Issue Inputting Dataframe Data into PaCMAP

Question

Issue Inputting Dataframe Data into PaCMAP

Closed this issue 2 years ago · 5 comments

AlexRichardson2001 commented 2 years ago

I have a pandas dataframe with mostly numerical data but very high dimensions (37 variables 56 rows). I am struggling to get the pandas dataframe to convert to nd array and work with PaCMAP. The variable of interest is 'Intact DNA/million CD4 T cells logscale binarized' and are the labels, while the rest of the variables are predictors. Also, how should I handle categorical variables?

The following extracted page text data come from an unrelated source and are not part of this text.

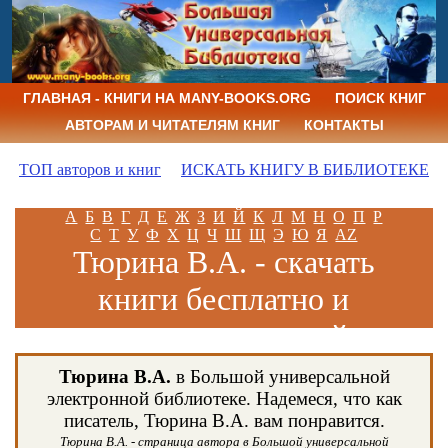
ГЛАВНАЯ - КНИГИ НА MANY-BOOKS.ORG
ПОИСК КНИГ
АВТОРАМ И ЧИТАТЕЛЯМ КНИГ
КОНТАКТЫ
ТОП авторов и книг
ИСКАТЬ КНИГУ В БИБЛИОТЕКЕ
А
Б
В
Г
Д
Е
Ж
З
И
Й
К
Л
М
Н
О
П
Р
С
Т
У
Ф
Х
Ц
Ч
Ш
Щ
Э
Ю
Я
AZ
Тюрина В.А. - скачать
книги бесплатно и
читать книги онлайн
Тюрина В.А.
в Большой универсальной
электронной библиотеке. Надемеся, что как
писатель, Тюрина В.А. вам понравится.
Тюрина В.А. - страница автора в Большой универсальной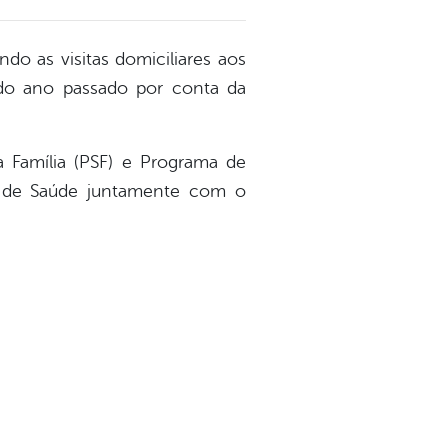
do as visitas domiciliares aos
 do ano passado por conta da
 Família (PSF) e Programa de
s de Saúde juntamente com o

Answer 1 · 2022-03-04T20:10:01.000Z

Hi Alex

For converting pandas dataframe to numpy array (Currently PaCMAP only accepts numpy array as input), this link may help: https://stackoverflow.com/questions/13187778/convert-pandas-dataframe-to-numpy-array

For categorical variables, you may convert them to dummy variables.

Answer 2 · 2022-03-11T19:49:16.000Z

I converted the dataframe into a ndarray with to_numpy and I converted a categorical variable to a dummy variable but I still get a dimensional mismatch error when fitting the data. The code is the same as my previous question but with to_numpy() in place of .values. Any idea what could be causing this? Error message is below

Answer 3 · 2022-03-12T21:34:06.000Z

I guess the reason is that you have converted a categorical variable to a dummy variable, which has a different dtype. Would you be able to elaborate more on the conversion process? You can try to cast the type of the data to float via X = X.astype(float) and see if that solves the problem.

Answer 4 · 2022-03-15T01:00:43.000Z

I have been using processedunstimulateddf["Group"].replace({"mj": 1, "non": 0}, inplace=True) to convert the categorical variable. I tried converting processedunstimulateddf["Group"] to float like you said but it did not solve the problem. Do you have any advice now that I have sent you the data as a csv?

Answer 5 · 2022-04-11T16:11:16.000Z

This problem is now resolved in release 0.5.5.